Poder e Governo
Câmara aprova projeto que proíbe sigilo sobre dados públicos após polêmica com agendas de Janja e viagens de Lula
Oposição utilizou debate para criticar restrições de acesso a informações sobre a primeira-dama e o governo Lula
A Câmara dos Deputados aprovou nesta quinta-feira (6) um projeto de lei que endurece as regras para imposição de sigilo sobre gastos públicos, buscando limitar brechas usadas para restringir o acesso a despesas de autoridades. O texto altera a Lei de Acesso à Informação (LAI) e deixa explícito que despesas de custeio e representação — como diárias, alimentação, hospedagem, passagens, locomoção, aquisição de bens e gastos pagos via suprimento de fundos — devem ser obrigatoriamente divulgadas.
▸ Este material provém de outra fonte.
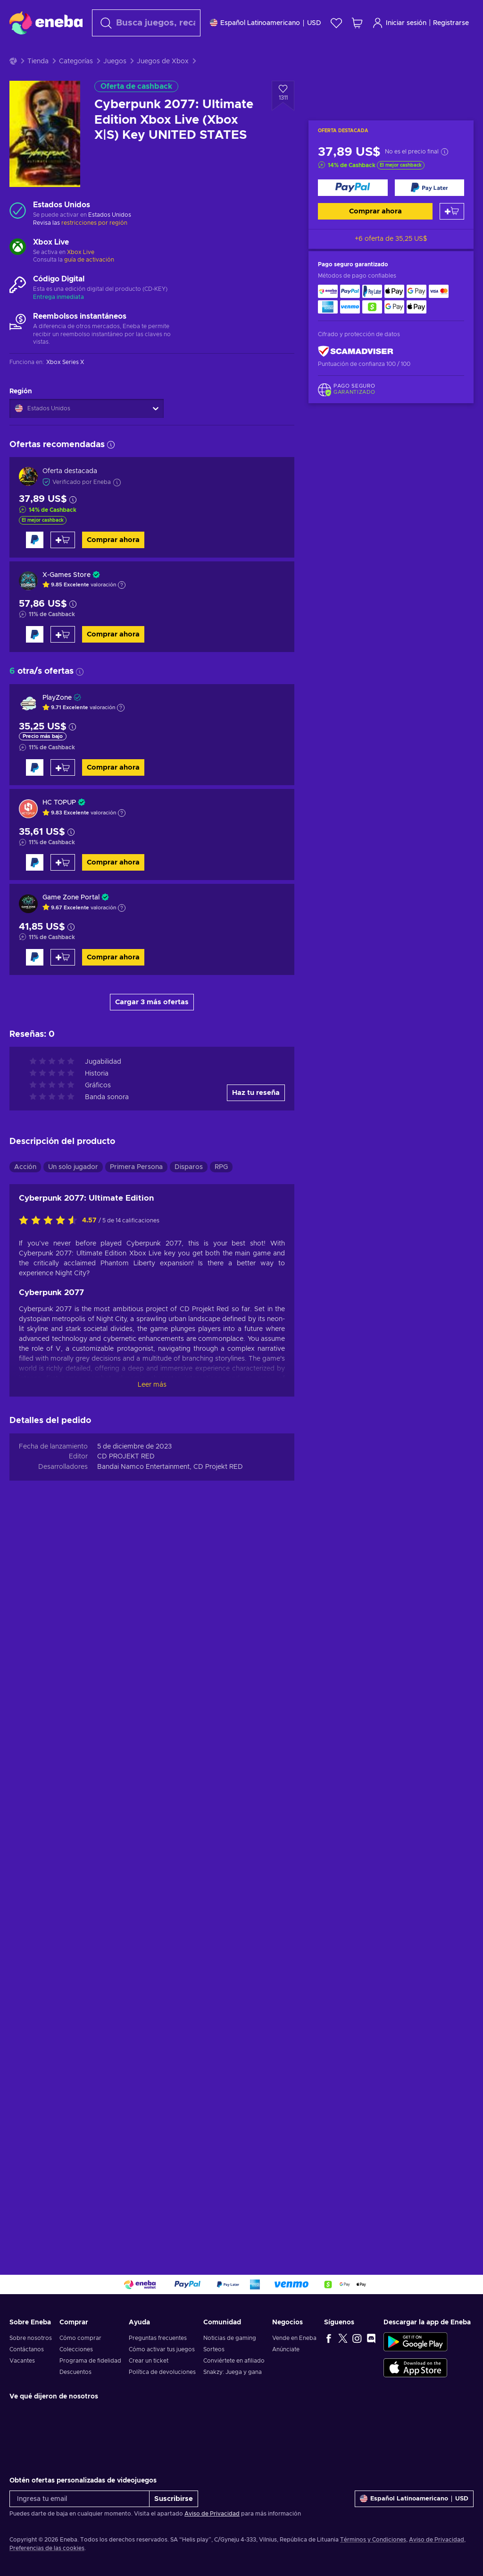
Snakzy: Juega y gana (232, 2372)
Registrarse (451, 23)
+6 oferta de (391, 262)
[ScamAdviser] (355, 375)
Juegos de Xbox (163, 85)
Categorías (76, 85)
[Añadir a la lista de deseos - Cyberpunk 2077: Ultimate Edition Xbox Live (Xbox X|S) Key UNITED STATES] (283, 119)
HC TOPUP (59, 826)
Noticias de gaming (229, 2338)
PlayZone (57, 721)
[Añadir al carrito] (452, 235)
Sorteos (214, 2349)
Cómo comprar (80, 2338)
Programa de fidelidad (90, 2361)
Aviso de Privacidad (212, 2514)
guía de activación (89, 283)
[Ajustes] (265, 23)
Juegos (114, 85)
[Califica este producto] (50, 1949)
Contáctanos (26, 2349)
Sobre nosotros (30, 2338)
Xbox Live (80, 276)
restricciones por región (94, 246)
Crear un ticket (148, 2361)
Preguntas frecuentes (158, 2338)
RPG (221, 1895)
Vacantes (22, 2361)
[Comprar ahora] (353, 211)
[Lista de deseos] (336, 22)
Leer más (152, 2113)
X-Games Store (66, 598)
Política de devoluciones (162, 2372)
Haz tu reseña (256, 1820)
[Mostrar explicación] (121, 608)
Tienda (38, 85)
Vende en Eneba (294, 2338)
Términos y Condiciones (373, 2539)
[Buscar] (146, 23)
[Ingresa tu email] (79, 2499)
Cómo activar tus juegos (162, 2349)
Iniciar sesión (399, 23)
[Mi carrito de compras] (357, 22)
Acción (25, 1895)
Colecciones (76, 2349)
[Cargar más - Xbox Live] (17, 271)
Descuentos (75, 2372)
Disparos (189, 1895)
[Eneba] (46, 22)
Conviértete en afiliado (234, 2361)
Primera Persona (136, 1895)
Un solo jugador (73, 1895)
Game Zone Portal (71, 921)
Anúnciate (286, 2349)
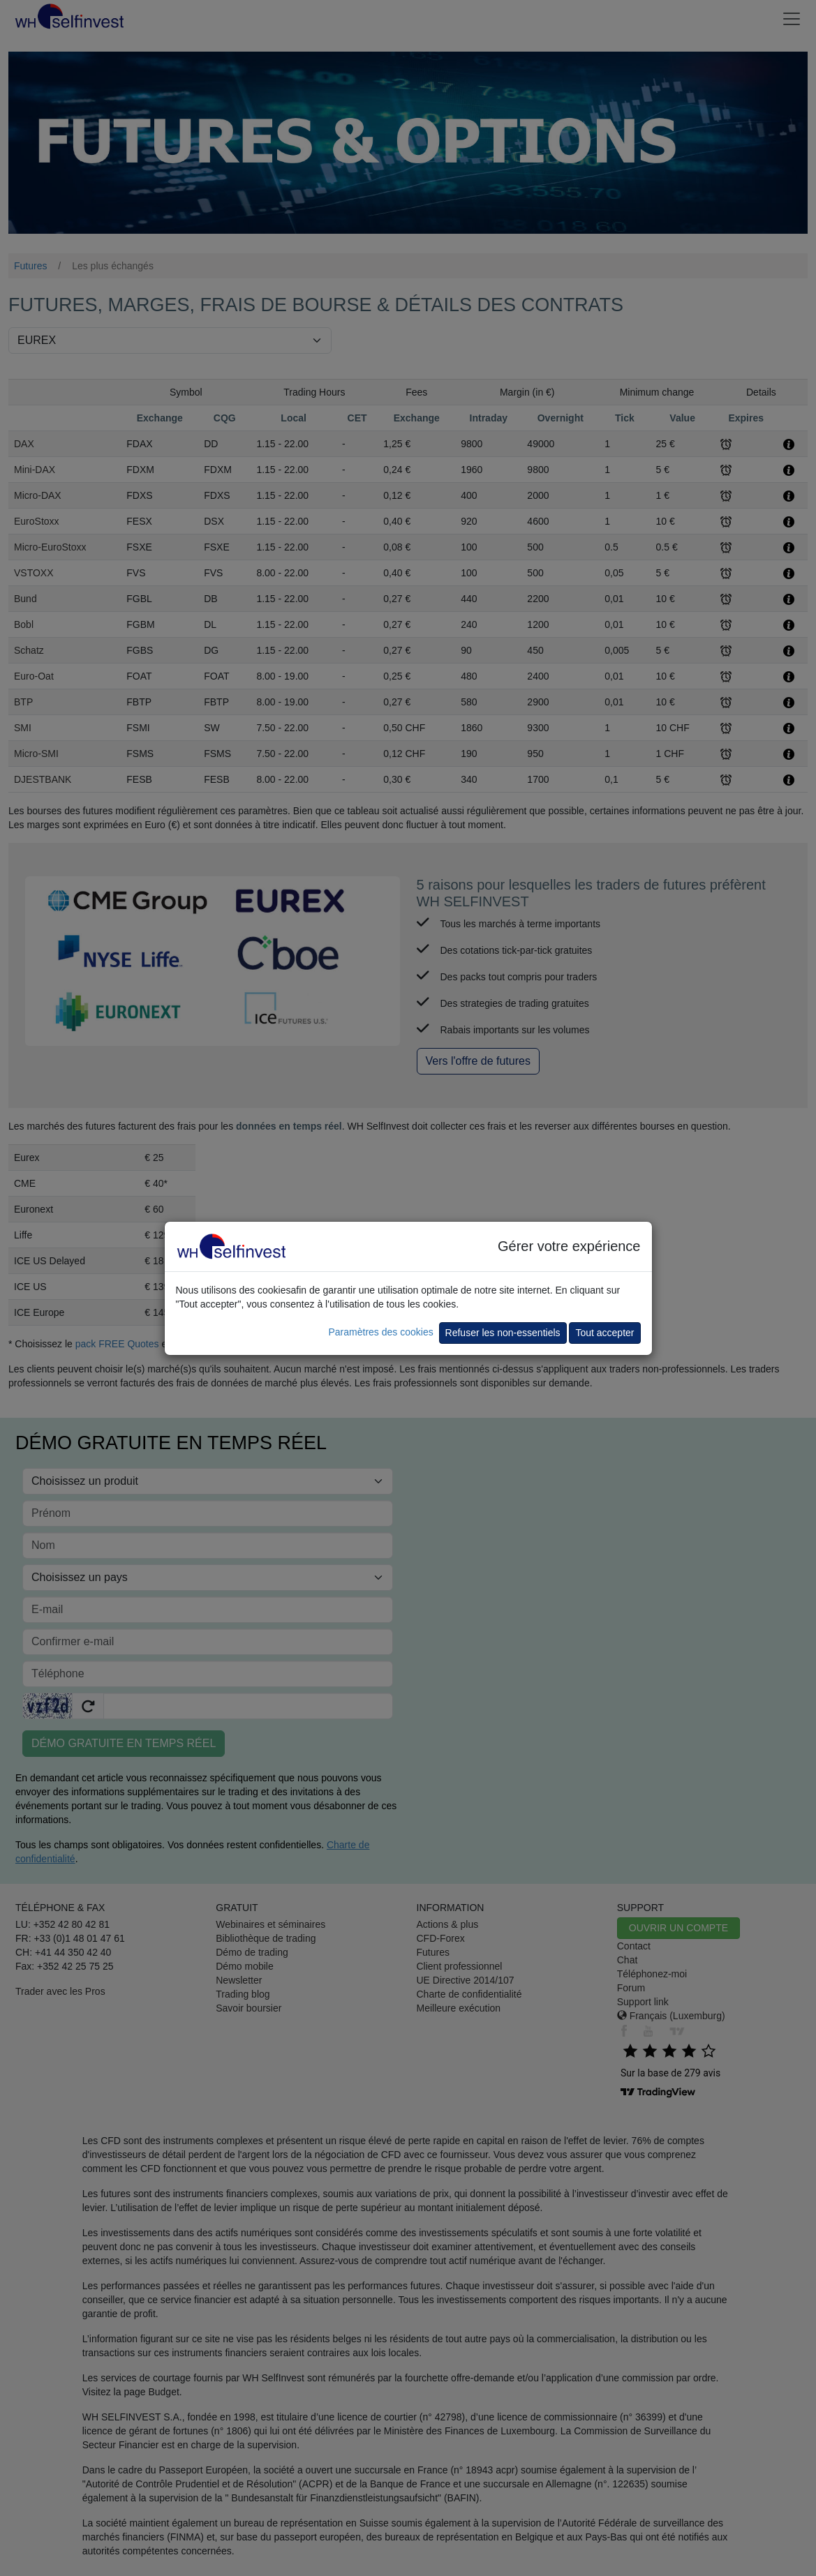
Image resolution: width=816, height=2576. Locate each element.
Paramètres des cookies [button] (380, 1332)
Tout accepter (604, 1332)
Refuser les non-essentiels (503, 1332)
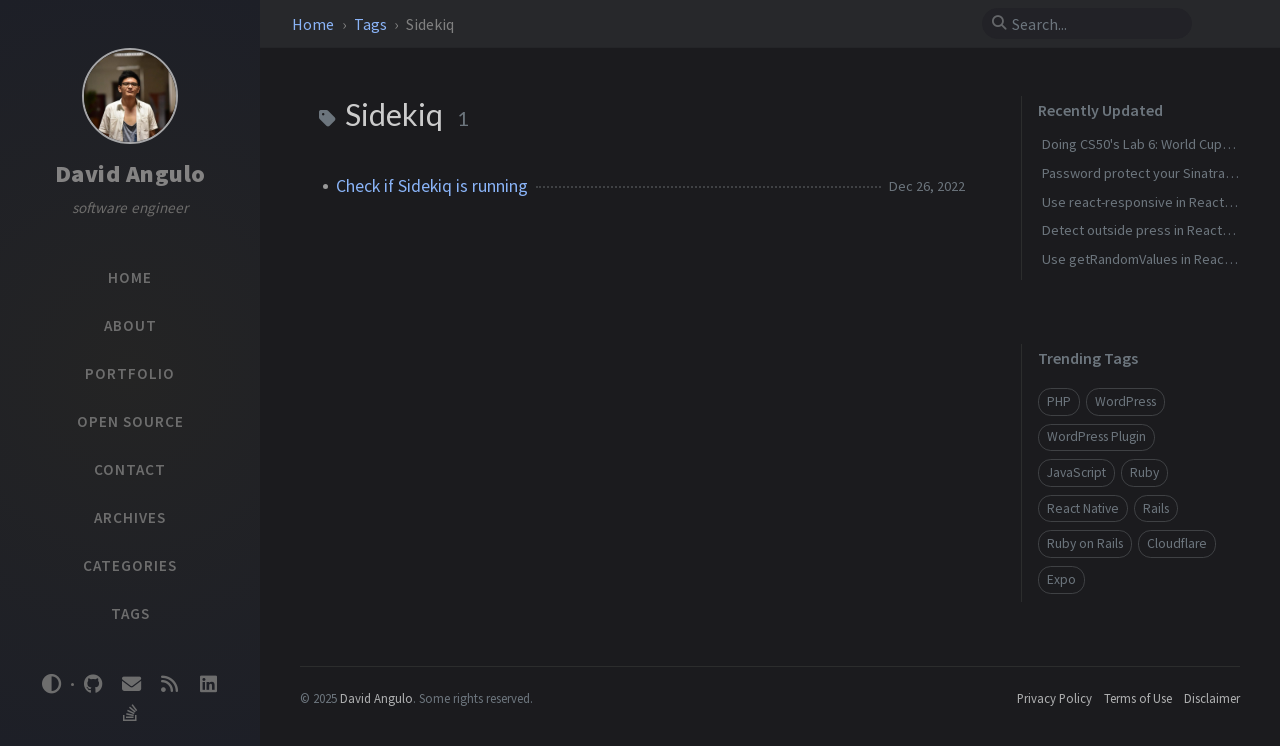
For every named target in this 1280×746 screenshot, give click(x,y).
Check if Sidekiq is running (432, 186)
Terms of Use (1138, 698)
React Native (1083, 508)
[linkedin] (208, 684)
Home (314, 24)
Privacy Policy (1054, 698)
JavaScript (1076, 472)
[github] (93, 684)
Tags (372, 24)
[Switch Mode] (52, 684)
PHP (1059, 401)
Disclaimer (1212, 698)
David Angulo (130, 173)
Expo (1061, 579)
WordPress (1125, 401)
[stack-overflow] (130, 713)
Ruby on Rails (1085, 543)
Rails (1156, 508)
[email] (131, 684)
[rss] (170, 684)
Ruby (1144, 472)
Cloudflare (1177, 543)
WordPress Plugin (1096, 436)
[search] (1095, 24)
De autoria do deputado Gustavo Gayer (PL-GO) e relatada por Sóstenes Cavalcante (PL-SP), a proposta surge como resposta da oposição a episódios recentes de sigilo em viagem oficial do presidente Lula (PT) e à negativa de acesso a informações sobre a agenda da primeira-dama, Janja da Silva, sob alegação de se tratarem de “dados pessoais”.
O debate em plenário foi marcado por críticas da oposição ao governo Lula e à primeira-dama. O relator Sóstenes Cavalcante afirmou que o governo ampliou “inúmeras vezes os sigilos de agenda, os sigilos de despesas, os sigilos da viagem da Janja e do presidente da República”, classificando a prática como prejudicial ao Estado Democrático de Direito.
Ao defender o projeto, Sóstenes também recordou que Lula criticava o ex-presidente Jair Bolsonaro (PL) por “agendas secretas”, mas, segundo ele, o atual governo teria ampliado restrições ao acesso a informações públicas. “Ele fazia críticas e dizia que iria acabar com o sigilo. Já vamos para a reeleição e até hoje o que aconteceu foi que aumentou inúmeras vezes os sigilos”, declarou.
A referência remete a promessas de Lula durante a campanha presidencial de 2022, quando o então candidato prometeu reiteradas vezes acabar com os sigilos de 100 anos impostos a informações públicas.
Um dos casos citados por Gayer na justificativa do projeto foi o sigilo imposto pelo governo à lista de passageiros de um voo de Lula que fez uma breve parada em São Paulo, em 2024. A justificativa oficial foi o risco à segurança de “altas autoridades nacionais”. Outro exemplo apresentado foi o sigilo nas agendas oficiais da primeira-dama, situação já verificada tanto no atual governo quanto na gestão anterior, de Jair Bolsonaro.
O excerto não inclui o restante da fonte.